Para isso é preciso aprender a enxergar entrelinhas, sarcasmos, citações. Mergulhar numa segunda intenção, se lá houver uma. Contentar-se com a escrita despretensiosa, se despretensiosa ela for. Não é preciso desmontar formas nem fazer nenhum trabalho teórico-literário, como lá na aula que citei no início. Basta abrir a mente para as ideias e deixar que elas se associem a novas. Prosseguir com o hábito de ler que o olhar perspicaz se aguça naturamente, sem que se tenha a intenção de aguçá-lo; que a mente se enriquece e melhora sua relação com os signos a sua volta, sem que você tenha sido treinado para isso. A prática vai trazendo a expertise. E, se o assunto interessar-lhe, pense em ler mais, um outro lado, aquele que pensa diferente, que diverge, para reafirmar suas certezas ou aceitar o enfraquecimento de suas “verdades absolutas”. Seja suficientemente vulnerável para permitir-se entender o que lhe diz o outro. Só assim você aprenderá a ser verdadeiramente crítico.
Estamos nos tornando leitores cada vez mais superficiais, eu disse. E uma característica colaborativa forte para isso é o fato de que estamos nos fechando em pequenos guetos intelectuais – nas redes sociais ou na roda de amigos. Estamos com cerimônia de divergir e provocar discussões. Estamos discutindo só com nossos pares. Fortalecendo a polarização e empobrecendo nosso entendimento sobre as coisas e sobre o mundo em si. Ainda que involuntariamente, mergulhando numa zona de conforto.
Quanto mais fechamos a mente às diferentes perspectivas e quanto mais lemos de forma superficial os autores mais fáceis, as notícias mais curtas, mais colaboramos para o fortalecimento das afirmativas que se tornam verdades não porque são idôneas mas porque possuem mais força midiática. Menos questionamos os valores que nos são vendidos ou os fatos reais das notícias que nos são veiculadas. Mais aceitamos como real um mundo fabricado e menos o construímos de fato.
Se você não gosta ou não está pronto para um autor, leia outro, um seu favorito, e preste atenção na visão que ele lhe oferece sobre a vida e pense em como ela pode modificar a sua ou aqueça seu coração se ela encontrar eco nos seus próprios pensamentos. Preste atenção na beleza, nas palavras que ele escolheu para contar sua história ou vender sua tese. Abra a mente para a riqueza de todo o texto e, acredite, você vai passar a preferir os mais ricos – em conteúdo, em beleza ou em imaginação, dependendo do que estiver procurando como leitor.

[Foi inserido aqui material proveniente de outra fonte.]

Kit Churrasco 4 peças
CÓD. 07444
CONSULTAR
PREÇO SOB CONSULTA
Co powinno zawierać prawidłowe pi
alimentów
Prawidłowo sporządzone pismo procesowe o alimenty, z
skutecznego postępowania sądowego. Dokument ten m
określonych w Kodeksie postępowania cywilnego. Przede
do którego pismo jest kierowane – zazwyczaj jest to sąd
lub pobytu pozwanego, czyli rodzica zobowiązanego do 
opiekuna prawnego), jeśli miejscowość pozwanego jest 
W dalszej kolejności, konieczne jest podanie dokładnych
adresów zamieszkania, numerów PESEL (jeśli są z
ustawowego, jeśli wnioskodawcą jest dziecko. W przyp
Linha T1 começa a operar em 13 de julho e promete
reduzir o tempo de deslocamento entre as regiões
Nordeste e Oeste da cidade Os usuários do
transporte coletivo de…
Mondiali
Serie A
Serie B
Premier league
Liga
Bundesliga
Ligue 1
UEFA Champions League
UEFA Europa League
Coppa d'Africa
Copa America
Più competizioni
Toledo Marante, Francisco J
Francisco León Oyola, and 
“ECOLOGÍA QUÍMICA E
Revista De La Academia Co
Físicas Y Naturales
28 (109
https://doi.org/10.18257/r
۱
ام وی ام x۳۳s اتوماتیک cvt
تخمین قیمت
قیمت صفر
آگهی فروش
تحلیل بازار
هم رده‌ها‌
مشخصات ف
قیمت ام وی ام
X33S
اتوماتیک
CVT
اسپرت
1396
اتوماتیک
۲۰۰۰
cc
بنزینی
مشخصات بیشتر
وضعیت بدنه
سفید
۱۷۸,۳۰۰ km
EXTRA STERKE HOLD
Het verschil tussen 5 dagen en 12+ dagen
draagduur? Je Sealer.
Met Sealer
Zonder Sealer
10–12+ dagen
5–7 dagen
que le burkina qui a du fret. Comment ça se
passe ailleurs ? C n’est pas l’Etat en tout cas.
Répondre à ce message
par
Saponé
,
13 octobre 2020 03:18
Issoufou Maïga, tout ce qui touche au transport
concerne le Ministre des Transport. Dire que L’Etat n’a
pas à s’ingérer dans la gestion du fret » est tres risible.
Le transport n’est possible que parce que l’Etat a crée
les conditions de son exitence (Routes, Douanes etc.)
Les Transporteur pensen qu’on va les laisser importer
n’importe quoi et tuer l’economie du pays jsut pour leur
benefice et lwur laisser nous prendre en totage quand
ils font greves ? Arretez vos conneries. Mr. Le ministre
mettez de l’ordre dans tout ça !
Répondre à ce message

Aprender a ler é aprender a enxergar. É empoderar-se. É fazer ressaltarem-se as nuances do mundo que nos cerca. Às vezes, isso nos traz dor; noutras, prazer. Mas, de todo jeito, é o que mais nos permite estabelecer, de forma verdadeira, nossas relações com o mundo. É o que nos faz sentir a Verdade – se não a absoluta (que não acredito que exista), ao menos aquela que nos alimenta, intimamente, a alma.